WHILE I WAS ALONE AND STRIKED – “While I was alone and struck, waiting for the woodpeckers at the spider, the reason for their name I found again, being only the peck they make of figs. We who peck them, when they have pecked, we can call ourselves real Beccafichi. Now, if whoever pecks is caught again, let’s see that another doesn’t rebel us“. For any useful thematic in-depth study, you can read https://www.jstor.org/stable/j.ctt1t88v0b.

A very successful and influential artist of his time, the Italian painter and architect Raffaello Sanzio died very young on a spring day in 1520. We do not know if he knew the works of his contemporary Bartolomeo Asmundo, the first Sicilian lyric poet. Tinged with melancholy, his songs in octaves are of a sacred and profane theme and refer to the ideals of love of the Provençals. Among his poems, we propose one by him, dedicating it to that brilliant painter from Urbino, so that resting in his tomb, inside the Pantheon in Rome, you can be sure that his genius has not been forgotten.
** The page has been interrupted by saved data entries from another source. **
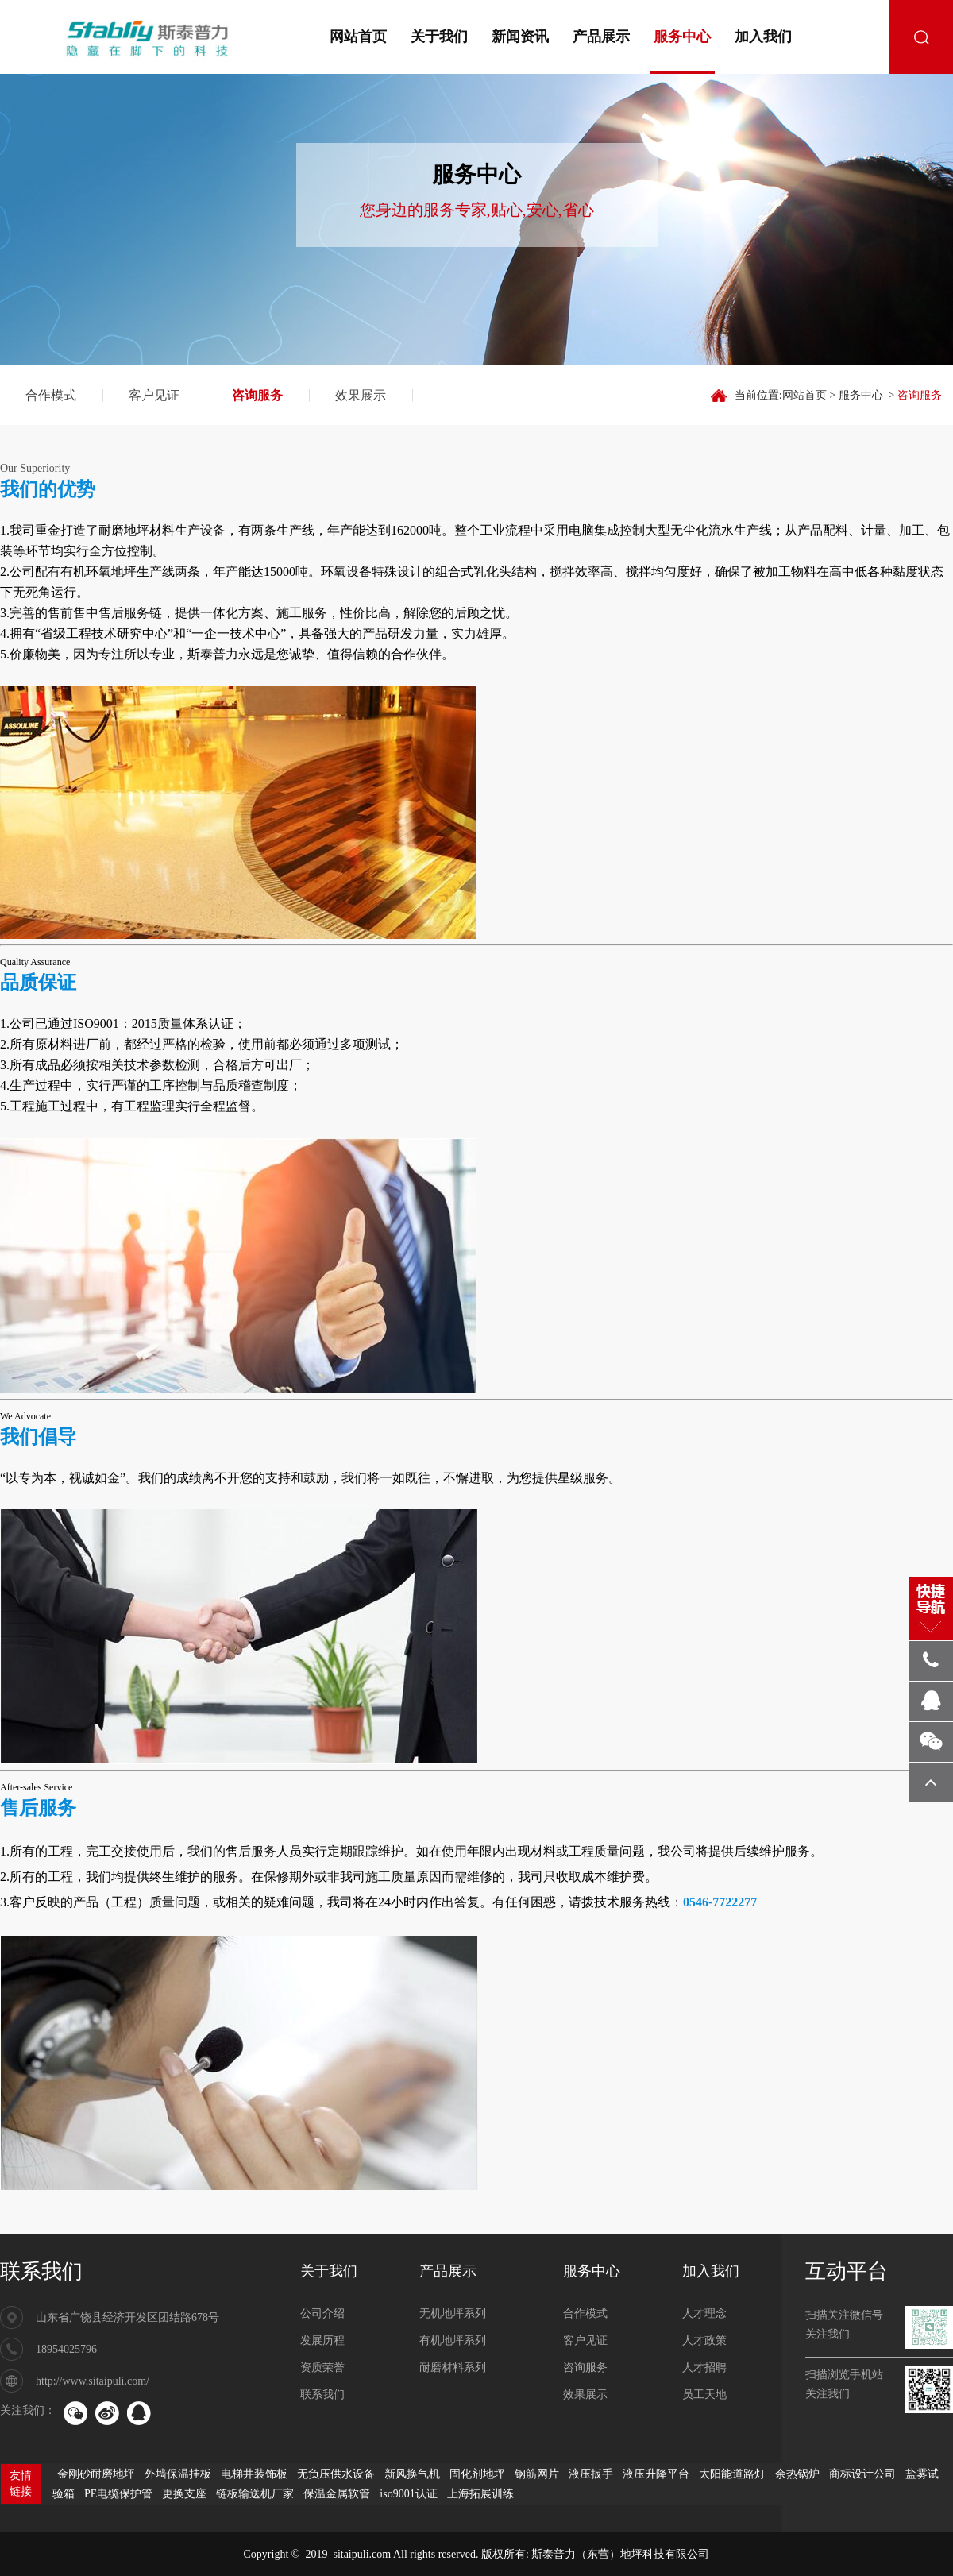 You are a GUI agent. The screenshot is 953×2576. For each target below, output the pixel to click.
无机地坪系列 (452, 2313)
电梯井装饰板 (254, 2474)
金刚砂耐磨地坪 (96, 2474)
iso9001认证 (408, 2494)
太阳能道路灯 (732, 2474)
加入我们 (763, 36)
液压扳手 (591, 2474)
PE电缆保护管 (118, 2494)
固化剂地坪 (477, 2474)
THE BROKEN MIRROR – “With all that the mirror is broken and undone, it does not suffer from the defect image, because each piece is so good and deed, as it was all, and has the same effect. So you, my good, after that all of a sudden you broke my heart inside my chest, where there was only one portrait of you, now there are a thousand in your spite“. For any useful thematic in-depth study, you can read https://www.italymagazine.com/featured-story/10-famous-italian-writers-and-their-notable-works.

If you want to know writers, you can type http://meetingbenches.com/category/library/, while for poets around the world http://meetingbenches.com/category/poetry/. The sole purpose of this site is to spread the knowledge of these artists and that other people enjoy their works. The property of the images that appear in this blog correspond to their authors.